Des priorités à surveiller

Le discours du trône présenté lors de la première session de la 60e législature du Nouveau-Brunswick ne se démarque pas des centaines d’autres depuis la fondation de la province. Ce n’est pas dans ce document qui constitue une feuille de route pour le gouvernement que l’on peut y trouver quelconques précisions sur la mise en œuvre de ses intentions.
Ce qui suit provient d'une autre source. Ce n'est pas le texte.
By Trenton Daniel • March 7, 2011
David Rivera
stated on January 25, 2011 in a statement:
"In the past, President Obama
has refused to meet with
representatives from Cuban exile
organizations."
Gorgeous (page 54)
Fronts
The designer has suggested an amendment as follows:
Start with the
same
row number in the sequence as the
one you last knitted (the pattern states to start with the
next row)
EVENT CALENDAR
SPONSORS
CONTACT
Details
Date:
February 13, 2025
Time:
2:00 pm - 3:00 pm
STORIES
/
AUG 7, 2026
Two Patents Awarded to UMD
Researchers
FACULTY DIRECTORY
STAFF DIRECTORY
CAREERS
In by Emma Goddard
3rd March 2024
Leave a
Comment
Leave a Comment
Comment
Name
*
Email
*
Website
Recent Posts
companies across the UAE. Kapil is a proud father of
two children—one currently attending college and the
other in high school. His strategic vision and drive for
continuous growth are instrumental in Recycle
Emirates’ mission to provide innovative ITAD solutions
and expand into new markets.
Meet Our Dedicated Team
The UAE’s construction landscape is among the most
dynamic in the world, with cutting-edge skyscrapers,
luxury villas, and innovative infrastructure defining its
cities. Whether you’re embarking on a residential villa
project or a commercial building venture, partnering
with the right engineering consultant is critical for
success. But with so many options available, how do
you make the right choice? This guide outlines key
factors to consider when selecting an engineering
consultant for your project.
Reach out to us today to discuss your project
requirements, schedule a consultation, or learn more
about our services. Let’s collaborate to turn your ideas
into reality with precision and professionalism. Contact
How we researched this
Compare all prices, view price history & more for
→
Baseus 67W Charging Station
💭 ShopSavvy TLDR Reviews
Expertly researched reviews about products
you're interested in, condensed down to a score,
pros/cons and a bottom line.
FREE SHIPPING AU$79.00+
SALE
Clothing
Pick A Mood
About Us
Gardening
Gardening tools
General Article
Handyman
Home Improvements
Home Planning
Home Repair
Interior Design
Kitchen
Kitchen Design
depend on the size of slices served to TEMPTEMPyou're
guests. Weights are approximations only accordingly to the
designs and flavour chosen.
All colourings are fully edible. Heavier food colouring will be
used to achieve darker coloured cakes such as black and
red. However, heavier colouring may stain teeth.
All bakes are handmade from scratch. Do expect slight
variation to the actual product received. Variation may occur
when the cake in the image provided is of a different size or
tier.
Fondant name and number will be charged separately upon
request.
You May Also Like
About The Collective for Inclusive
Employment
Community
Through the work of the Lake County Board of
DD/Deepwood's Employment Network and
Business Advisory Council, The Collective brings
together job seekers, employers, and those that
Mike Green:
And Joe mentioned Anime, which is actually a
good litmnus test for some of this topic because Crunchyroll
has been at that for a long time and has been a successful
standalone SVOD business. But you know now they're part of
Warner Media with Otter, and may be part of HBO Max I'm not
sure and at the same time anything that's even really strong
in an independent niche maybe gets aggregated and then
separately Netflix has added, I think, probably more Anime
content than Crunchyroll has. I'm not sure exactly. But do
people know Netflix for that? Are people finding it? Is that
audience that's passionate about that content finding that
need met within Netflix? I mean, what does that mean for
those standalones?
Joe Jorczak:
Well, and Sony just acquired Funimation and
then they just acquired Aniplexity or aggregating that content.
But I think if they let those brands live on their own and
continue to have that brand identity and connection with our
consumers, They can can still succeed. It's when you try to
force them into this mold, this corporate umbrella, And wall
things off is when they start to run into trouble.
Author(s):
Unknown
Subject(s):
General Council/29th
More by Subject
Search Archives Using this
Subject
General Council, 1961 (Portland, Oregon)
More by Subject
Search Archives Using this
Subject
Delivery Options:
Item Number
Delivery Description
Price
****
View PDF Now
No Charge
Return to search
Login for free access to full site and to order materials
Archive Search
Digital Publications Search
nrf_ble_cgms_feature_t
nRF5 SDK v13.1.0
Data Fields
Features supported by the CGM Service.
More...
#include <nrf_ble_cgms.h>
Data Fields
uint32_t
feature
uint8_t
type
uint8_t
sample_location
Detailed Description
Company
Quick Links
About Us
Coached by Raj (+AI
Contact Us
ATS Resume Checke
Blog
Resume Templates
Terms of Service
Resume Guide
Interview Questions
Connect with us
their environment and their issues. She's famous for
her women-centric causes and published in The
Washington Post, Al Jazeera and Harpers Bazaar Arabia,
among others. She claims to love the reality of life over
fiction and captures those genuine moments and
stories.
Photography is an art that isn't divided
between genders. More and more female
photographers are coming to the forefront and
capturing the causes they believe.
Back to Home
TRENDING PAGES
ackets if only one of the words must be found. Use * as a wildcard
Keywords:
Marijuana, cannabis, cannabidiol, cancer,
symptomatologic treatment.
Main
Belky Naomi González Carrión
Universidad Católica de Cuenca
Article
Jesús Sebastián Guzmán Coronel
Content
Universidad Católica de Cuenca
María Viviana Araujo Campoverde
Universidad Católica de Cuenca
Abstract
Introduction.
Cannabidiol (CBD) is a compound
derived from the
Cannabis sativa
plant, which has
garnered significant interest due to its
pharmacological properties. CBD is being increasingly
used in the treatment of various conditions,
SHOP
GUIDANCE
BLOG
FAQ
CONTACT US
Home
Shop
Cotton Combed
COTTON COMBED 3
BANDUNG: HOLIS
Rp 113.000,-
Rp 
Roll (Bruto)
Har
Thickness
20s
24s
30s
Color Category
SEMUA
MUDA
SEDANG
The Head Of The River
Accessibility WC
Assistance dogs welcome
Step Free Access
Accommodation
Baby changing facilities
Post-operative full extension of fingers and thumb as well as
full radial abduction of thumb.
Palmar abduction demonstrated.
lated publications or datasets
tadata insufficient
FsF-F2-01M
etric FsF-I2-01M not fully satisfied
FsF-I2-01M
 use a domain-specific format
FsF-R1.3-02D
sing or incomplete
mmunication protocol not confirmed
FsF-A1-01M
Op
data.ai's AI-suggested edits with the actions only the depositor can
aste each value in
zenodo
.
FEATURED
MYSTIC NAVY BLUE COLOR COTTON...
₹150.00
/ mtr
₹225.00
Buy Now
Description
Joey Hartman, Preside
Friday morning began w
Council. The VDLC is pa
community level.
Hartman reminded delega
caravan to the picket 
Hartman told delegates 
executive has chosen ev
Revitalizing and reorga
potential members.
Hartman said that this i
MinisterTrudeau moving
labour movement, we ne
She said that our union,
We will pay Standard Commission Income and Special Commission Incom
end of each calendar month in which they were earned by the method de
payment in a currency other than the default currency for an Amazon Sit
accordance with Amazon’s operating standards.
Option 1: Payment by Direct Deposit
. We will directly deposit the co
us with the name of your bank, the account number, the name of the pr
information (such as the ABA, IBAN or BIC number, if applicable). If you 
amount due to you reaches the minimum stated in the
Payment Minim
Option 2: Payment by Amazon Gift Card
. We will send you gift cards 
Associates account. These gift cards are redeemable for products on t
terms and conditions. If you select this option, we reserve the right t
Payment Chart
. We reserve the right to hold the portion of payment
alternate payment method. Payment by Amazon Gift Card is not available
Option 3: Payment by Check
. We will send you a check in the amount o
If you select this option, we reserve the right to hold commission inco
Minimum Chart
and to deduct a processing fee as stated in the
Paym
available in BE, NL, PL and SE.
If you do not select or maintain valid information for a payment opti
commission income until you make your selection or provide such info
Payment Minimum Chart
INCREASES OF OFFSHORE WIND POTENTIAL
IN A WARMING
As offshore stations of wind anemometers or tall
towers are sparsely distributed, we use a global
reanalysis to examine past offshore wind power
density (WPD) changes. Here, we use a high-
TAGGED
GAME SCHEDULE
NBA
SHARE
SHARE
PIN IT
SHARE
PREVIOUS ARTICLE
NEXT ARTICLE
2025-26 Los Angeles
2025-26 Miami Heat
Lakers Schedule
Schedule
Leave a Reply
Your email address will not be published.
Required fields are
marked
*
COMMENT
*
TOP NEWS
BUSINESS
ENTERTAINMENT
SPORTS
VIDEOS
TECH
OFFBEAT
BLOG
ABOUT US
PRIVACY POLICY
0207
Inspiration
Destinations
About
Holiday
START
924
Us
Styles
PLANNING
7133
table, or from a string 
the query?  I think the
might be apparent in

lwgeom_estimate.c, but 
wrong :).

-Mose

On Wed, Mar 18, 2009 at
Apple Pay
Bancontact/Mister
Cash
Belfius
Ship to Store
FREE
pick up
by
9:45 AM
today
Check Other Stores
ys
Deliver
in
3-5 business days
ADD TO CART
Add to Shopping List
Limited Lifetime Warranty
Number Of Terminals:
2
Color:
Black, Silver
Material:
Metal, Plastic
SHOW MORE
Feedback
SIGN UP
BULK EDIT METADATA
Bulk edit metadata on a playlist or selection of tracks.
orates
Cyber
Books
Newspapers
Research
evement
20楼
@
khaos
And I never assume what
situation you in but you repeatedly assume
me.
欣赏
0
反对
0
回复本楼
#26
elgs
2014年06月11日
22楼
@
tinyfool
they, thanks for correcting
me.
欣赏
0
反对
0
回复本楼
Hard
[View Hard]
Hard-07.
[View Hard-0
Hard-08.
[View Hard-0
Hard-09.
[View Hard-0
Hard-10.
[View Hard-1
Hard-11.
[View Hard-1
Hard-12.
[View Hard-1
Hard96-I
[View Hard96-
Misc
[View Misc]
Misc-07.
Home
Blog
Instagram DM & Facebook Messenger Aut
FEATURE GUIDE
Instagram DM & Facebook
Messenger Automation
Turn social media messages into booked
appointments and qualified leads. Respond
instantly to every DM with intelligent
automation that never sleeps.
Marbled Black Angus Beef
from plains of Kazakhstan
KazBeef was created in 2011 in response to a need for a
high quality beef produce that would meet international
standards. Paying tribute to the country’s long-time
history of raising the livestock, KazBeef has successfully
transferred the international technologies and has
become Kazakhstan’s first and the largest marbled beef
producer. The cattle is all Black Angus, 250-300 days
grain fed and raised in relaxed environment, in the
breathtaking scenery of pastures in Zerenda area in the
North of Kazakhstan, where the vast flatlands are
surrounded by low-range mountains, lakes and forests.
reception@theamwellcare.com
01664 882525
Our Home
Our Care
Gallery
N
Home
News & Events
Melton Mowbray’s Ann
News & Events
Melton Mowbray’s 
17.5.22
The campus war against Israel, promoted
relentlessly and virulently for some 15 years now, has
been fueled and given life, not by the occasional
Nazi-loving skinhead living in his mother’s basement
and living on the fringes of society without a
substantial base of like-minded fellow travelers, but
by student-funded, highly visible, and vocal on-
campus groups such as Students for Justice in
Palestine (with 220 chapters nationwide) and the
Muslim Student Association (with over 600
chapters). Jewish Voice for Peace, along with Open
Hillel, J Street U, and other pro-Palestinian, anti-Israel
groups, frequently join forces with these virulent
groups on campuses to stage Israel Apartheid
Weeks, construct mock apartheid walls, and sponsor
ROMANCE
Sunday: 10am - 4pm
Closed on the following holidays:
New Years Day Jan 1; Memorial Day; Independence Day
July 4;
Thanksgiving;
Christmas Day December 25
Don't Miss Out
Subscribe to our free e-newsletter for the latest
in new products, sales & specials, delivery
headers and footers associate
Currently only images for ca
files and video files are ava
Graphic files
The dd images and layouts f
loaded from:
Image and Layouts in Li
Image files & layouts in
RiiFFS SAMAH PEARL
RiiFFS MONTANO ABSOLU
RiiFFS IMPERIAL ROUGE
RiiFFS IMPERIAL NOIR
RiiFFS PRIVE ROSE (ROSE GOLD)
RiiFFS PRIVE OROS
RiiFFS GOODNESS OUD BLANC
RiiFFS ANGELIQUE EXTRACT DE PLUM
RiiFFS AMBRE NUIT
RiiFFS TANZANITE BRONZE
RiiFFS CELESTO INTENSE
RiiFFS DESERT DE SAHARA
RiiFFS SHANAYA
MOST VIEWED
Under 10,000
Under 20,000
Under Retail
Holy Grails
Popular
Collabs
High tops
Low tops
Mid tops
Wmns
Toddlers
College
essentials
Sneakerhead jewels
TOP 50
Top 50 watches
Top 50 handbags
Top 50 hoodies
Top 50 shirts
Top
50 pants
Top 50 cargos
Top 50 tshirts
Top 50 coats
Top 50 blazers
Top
Ceci dit, il faudra suivre de près au cours de la présente session certaines priorités fixées par le gouvernement de Blaine Higgs. Comme le premier ministre dispose d’un gouvernement majoritaire, il pourra avoir davantage les coudées franches pour agir. La réforme de la gouvernance locale devrait être une des premières priorités à court terme. Après une période de consultation nécessaire, le gouvernement Higgs voudra-t-il agir d’autorité ou s’en tenir à des réformes volontaires? Le courage politique sera-t-il au rendez-vous contrairement aux tentatives des gouvernements précédents qui sont morts-nées?

On peut rappeler que c’est sous le gouvernement libéral de Frank McKenna que des fusions municipales avaient été forcées. La région du Grand Moncton avait pu conserver ses trois villes, mais elle a dû se faire à l’idée d’avoir un seul corps policier. Plus au nord de la province, Chatham majoritairement catholique et Newcastle protestant, séparés par la rivière Miramichi, ont été amalgamés pour devenir la municipalité de Miramichi. Les fusions ne sont pas non plus passées comme une lettre à la poste dans la région d’Edmundston.

Les regroupements volontaires de collectivités locales ont montré leur limite. La crainte d’augmentation des impôts fonciers des gens habitants en région rurale en a incité plusieurs à s’opposer à des fusions lors de plébiscites. La municipalité rurale du Haut-Madawaska en est un bel exemple. Les citoyens des villages de Saint-Hilaire, Baker-Brook, Clair et Saint-François ont voté en faveur du regroupement alors que Lac-Baker a décidé de faire bande à part.

La Loi sur les langues officielles doit être révisée l’an prochain. C’est une patate chaude que les gouvernements libéraux et les progressistes aimeraient bien ne pas avoir dans les mains. Adoptée en 1969 par le gouvernement de Louis Robichaud, la Loi provinciale sur les langues officielles a été réécrite en 2002 par le gouvernement progressiste-conservateur de Bernard Lord pour y ajouter notamment la création d’un Commissariat aux langues officielles. Ce sont les tribunaux qui ont forcé la main de nos dirigeants politiques. La Loi de 1969 ne s’appliquait pas aux municipalités. Cet important manquement a été corrigé par la Loi de 2002.

Le gouvernement minoritaire de Blaine Higgs avait trébuché lorsqu’il avait voulu la fermeture des urgences de six hôpitaux ruraux. Que sous-entend la phase « le gouvernement continuera d’optimiser l’utilisation des ressources dans l’ensemble du système de santé » que l’on retrouve dans le présent discours du trône? Peut-on y voir une remise en question de la dualité en santé? Seul l’avenir nous le dira.

Le gouvernement Higgs va bénéficier au cours des quatre prochaines années d’une fenêtre politique pour agir sur plusieurs dossiers controversés. Pourra-t-il le faire avec doigté?